3. Re-run `terraform apply`. Terraform plans a fresh creation of the cluster, Pod Identity associations, namespace, secret, and Helm releases.

Expected runtime to recreate is similar to a fresh deploy (~15 minutes).

### When this runbook does NOT apply

`terraform destroy` handles in-band cluster deletion correctly — the dependency graph drains Kubernetes resources before destroying the cluster. This runbook is only needed when the cluster is destroyed out-of-band while in-cluster state still exists in Terraform.

### Why the module accepts this failure mode

The EKS module sources the kubernetes/helm provider configuration from module outputs rather than a `data.aws_eks_cluster` lookup. This is what enables single-apply bootstrap — on the first run, module outputs are "known after apply" and Terraform defers provider resolution until the cluster exists.

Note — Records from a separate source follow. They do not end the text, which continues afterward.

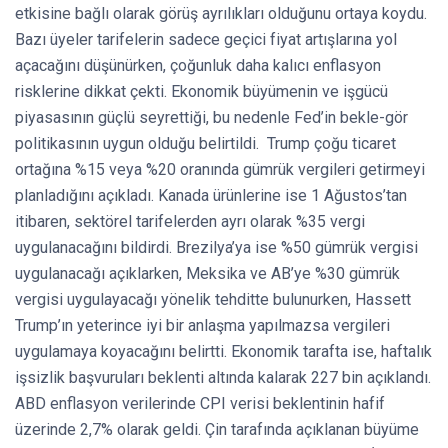
etkisine bağlı olarak görüş ayrılıkları olduğunu ortaya koydu.
Bazı üyeler tarifelerin sadece geçici fiyat artışlarına yol
açacağını düşünürken, çoğunluk daha kalıcı enflasyon
risklerine dikkat çekti. Ekonomik büyümenin ve işgücü
piyasasının güçlü seyrettiği, bu nedenle Fed’in bekle-gör
politikasının uygun olduğu belirtildi. Trump çoğu ticaret
ortağına %15 veya %20 oranında gümrük vergileri getirmeyi
planladığını açıkladı. Kanada ürünlerine ise 1 Ağustos’tan
itibaren, sektörel tarifelerden ayrı olarak %35 vergi
uygulanacağını bildirdi. Brezilya’ya ise %50 gümrük vergisi
uygulanacağı açıklarken, Meksika ve AB’ye %30 gümrük
vergisi uygulayacağı yönelik tehditte bulunurken, Hassett
Trump’ın yeterince iyi bir anlaşma yapılmazsa vergileri
uygulamaya koyacağını belirtti. Ekonomik tarafta ise, haftalık
işsizlik başvuruları beklenti altında kalarak 227 bin açıklandı.
ABD enflasyon verilerinde CPI verisi beklentinin hafif
üzerinde 2,7% olarak geldi. Çin tarafında açıklanan büyüme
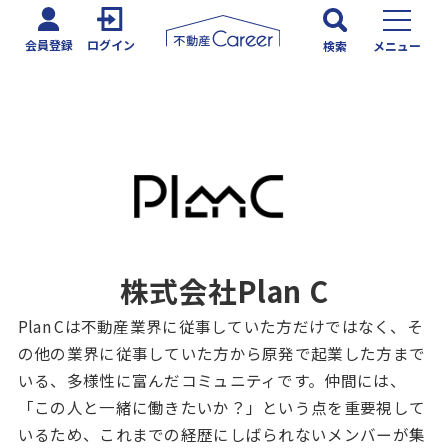
会員登録
ログイン
検索
メニュー
株式会社Plan C
Plan Cは不動産業界に従事していた方だけではなく、そ
の他の業界に従事していた方から原発で起業した方まで
いる、多様性に富んだコミュニティです。仲間には、
「この人と一緒に働きたいか？」という点を重要視して
いるため、これまでの経歴にしばられないメンバーが集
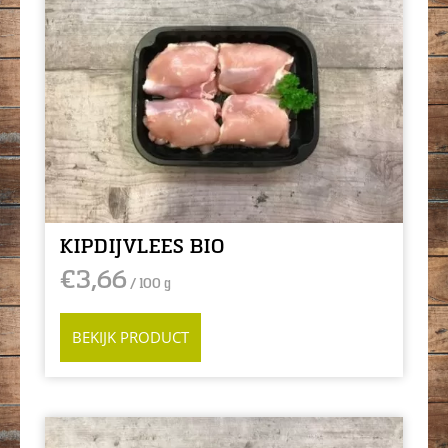
KIPDIJVLEES BIO
€
3,66
/ 100 g
BEKIJK PRODUCT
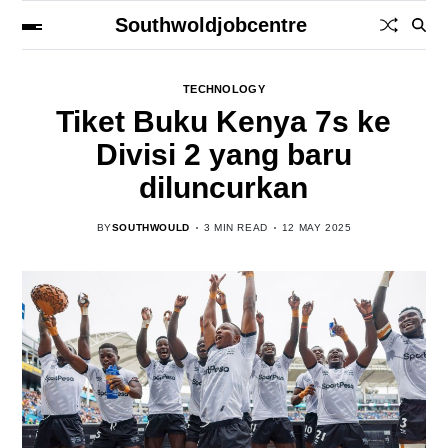
Southwoldjobcentre
TECHNOLOGY
Tiket Buku Kenya 7s ke
Divisi 2 yang baru
diluncurkan
BY
SOUTHWOULD
3 MIN READ
12 MAY 2025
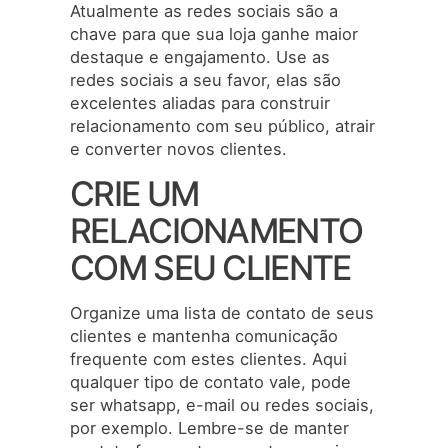
Atualmente as redes sociais são a
chave para que sua loja ganhe maior
destaque e engajamento. Use as
redes sociais a seu favor, elas são
excelentes aliadas para construir
relacionamento com seu público, atrair
e converter novos clientes.
CRIE UM
RELACIONAMENTO
COM SEU CLIENTE
Organize uma lista de contato de seus
clientes e mantenha comunicação
frequente com estes clientes. Aqui
qualquer tipo de contato vale, pode
ser whatsapp, e-mail ou redes sociais,
por exemplo. Lembre-se de manter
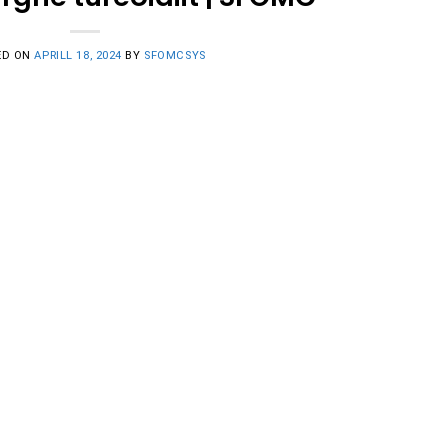
ED ON
APRILL 18, 2024
BY
SFOMCSYS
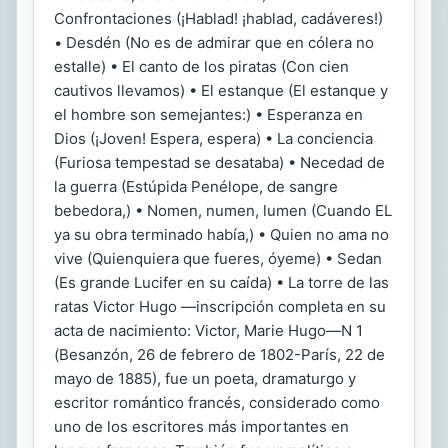
Confrontaciones (¡Hablad! ¡hablad, cadáveres!)
• Desdén (No es de admirar que en cólera no
estalle) • El canto de los piratas (Con cien
cautivos llevamos) • El estanque (El estanque y
el hombre son semejantes:) • Esperanza en
Dios (¡Joven! Espera, espera) • La conciencia
(Furiosa tempestad se desataba) • Necedad de
la guerra (Estúpida Penélope, de sangre
bebedora,) • Nomen, numen, lumen (Cuando EL
ya su obra terminado había,) • Quien no ama no
vive (Quienquiera que fueres, óyeme) • Sedan
(Es grande Lucifer en su caída) • La torre de las
ratas Victor Hugo —inscripción completa en su
acta de nacimiento: Victor, Marie Hugo—N 1
(Besanzón, 26 de febrero de 1802-París, 22 de
mayo de 1885), fue un poeta, dramaturgo y
escritor romántico francés, considerado como
uno de los escritores más importantes en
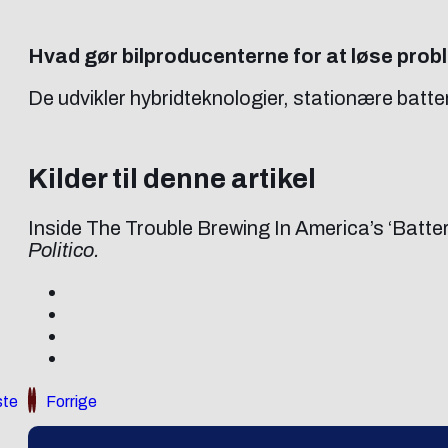
Hvad gør bilproducenterne for at løse prob
De udvikler hybridteknologier, stationære batter
Kilder til denne artikel
Inside The Trouble Brewing In America’s ‘Batter
Politico.
te
Forrige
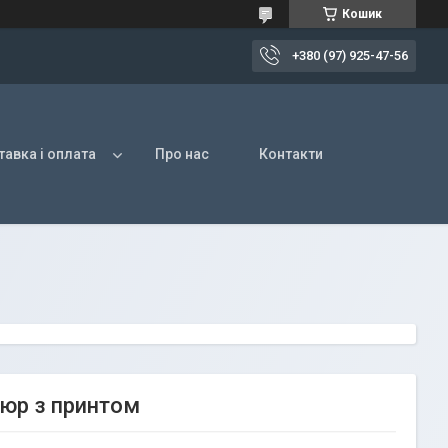
Кошик
+380 (97) 925-47-56
авка і оплата
Про нас
Контакти
люр з принтом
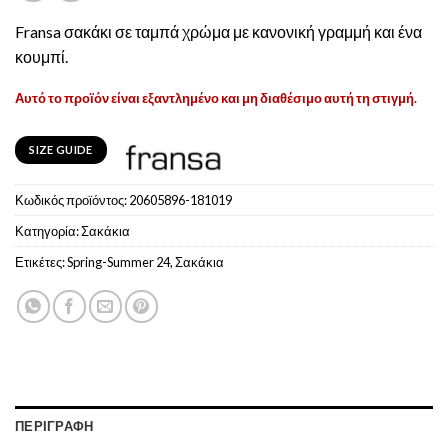
Fransa σακάκι σε ταμπά χρώμα με κανονική γραμμή και ένα
κουμπί.
Αυτό το προϊόν είναι εξαντλημένο και μη διαθέσιμο αυτή τη στιγμή.
SIZE GUIDE
Κωδικός προϊόντος:
20605896-181019
Κατηγορία:
Σακάκια
Ετικέτες:
Spring-Summer 24
,
Σακάκια
ΠΕΡΙΓΡΑΦΉ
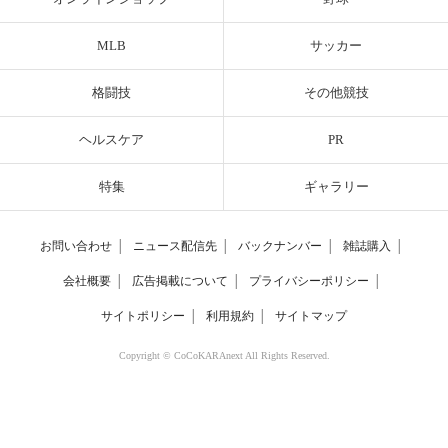
MLB
サッカー
格闘技
その他競技
ヘルスケア
PR
特集
ギャラリー
お問い合わせ
│
ニュース配信先
│
バックナンバー
│
雑誌購入
│
会社概要
│
広告掲載について
│
プライバシーポリシー
│
サイトポリシー
│
利用規約
│
サイトマップ
Copyright © CoCoKARAnext All Rights Reserved.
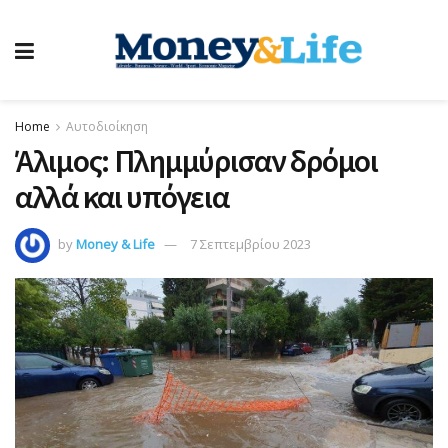
Home
Αυτοδιοίκηση
Άλιμος: Πλημμύρισαν δρόμοι
αλλά και υπόγεια
by
Money & Life
7 Σεπτεμβρίου 2023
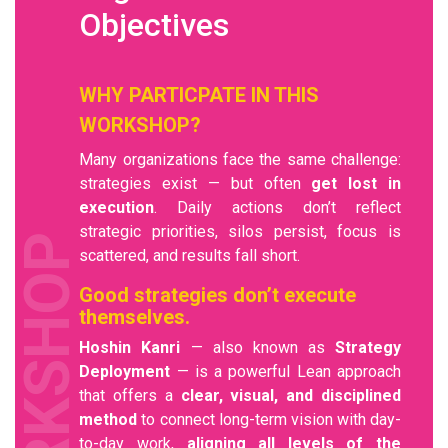
Objectives
WHY PARTICPATE IN THIS
WORKSHOP?
Many organizations face the same challenge:
strategies exist — but often
get lost in
execution
. Daily actions don’t reflect
strategic priorities, silos persist, focus is
WORKSHOP
scattered, and results fall short.
Good strategies don’t execute
themselves.
Hoshin Kanri
— also known as
Strategy
Deployment
— is a powerful Lean approach
that offers a
clear, visual, and disciplined
method
to connect long-term vision with day-
to-day work,
aligning all levels of the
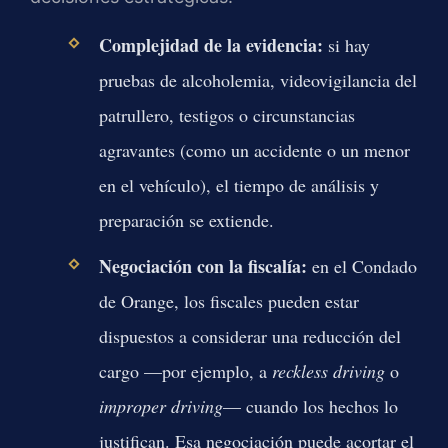
Complejidad de la evidencia:
si hay
pruebas de alcoholemia, videovigilancia del
patrullero, testigos o circunstancias
agravantes (como un accidente o un menor
en el vehículo), el tiempo de análisis y
preparación se extiende.
Negociación con la fiscalía:
en el Condado
de Orange, los fiscales pueden estar
dispuestos a considerar una reducción del
cargo —por ejemplo, a
reckless driving
o
improper driving
— cuando los hechos lo
justifican. Esa negociación puede acortar el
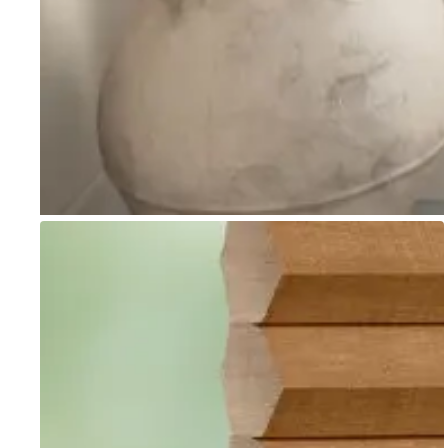
Go to item 1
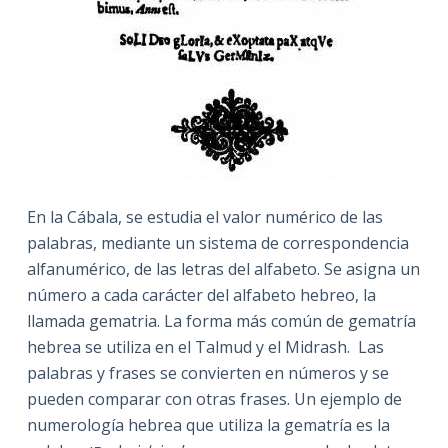
En la Cábala, se estudia el valor numérico de las
palabras, mediante un sistema de correspondencia
alfanumérico, de las letras del alfabeto. Se asigna un
número a cada carácter del alfabeto hebreo, la
llamada gematria. La forma más común de gematría
hebrea se utiliza en el Talmud y el Midrash. Las
palabras y frases se convierten en números y se
pueden comparar con otras frases. Un ejemplo de
numerología hebrea que utiliza la gematría es la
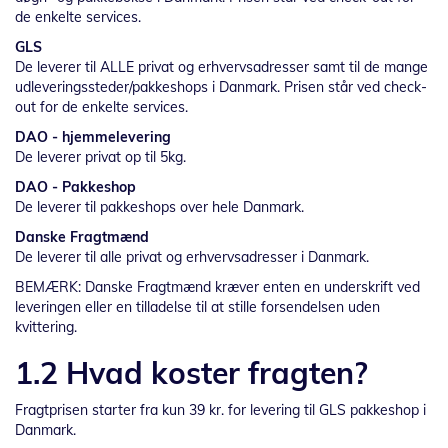
de enkelte services.
GLS
De leverer til ALLE privat og erhvervsadresser samt til de mange
udleveringssteder/pakkeshops i Danmark. Prisen står ved check-
out for de enkelte services.
DAO - hjemmelevering
De leverer privat op til 5kg.
DAO - Pakkeshop
De leverer til pakkeshops over hele Danmark.
Danske Fragtmænd
De leverer til alle privat og erhvervsadresser i Danmark.
BEMÆRK: Danske Fragtmænd kræver enten en underskrift ved
leveringen eller en tilladelse til at stille forsendelsen uden
kvittering.
1.2 Hvad koster fragten?
Fragtprisen starter fra kun 39 kr. for levering til GLS pakkeshop i
Danmark.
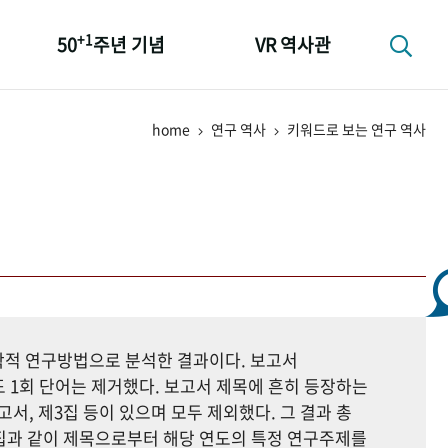
+1
50
주년 기념
VR 역사관
성과 50선
home
연구 역사
키워드로 보는 연구 역사
숫자로 보는 50년
+1
50
주년 광장
세계와 함께 한 KIHASA
지학적 연구방법으로 분석한 결과이다. 보고서
 1회 단어는 제거했다. 보고서 제목에 흔히 등장하는
고서, 제3집 등이 있으며 모두 제외했다. 그 결과 총
자료집과 같이 제목으로부터 해당 연도의 특정 연구주제를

A data source would've read at refresh (pre-plan) and failed the first `terraform plan`, requiring a two-step `-target`'d apply.

The tradeoff: if the cluster goes missing between applies (out-of-band deletion), the same mechanism that deferred provider resolution now fails to read the missing cluster. The recovery ritual above is the cost. For the target audience of sophisticated self-hosted-data-plane operators this is an acceptable trade; a broader-audience module might choose two-step apply instead.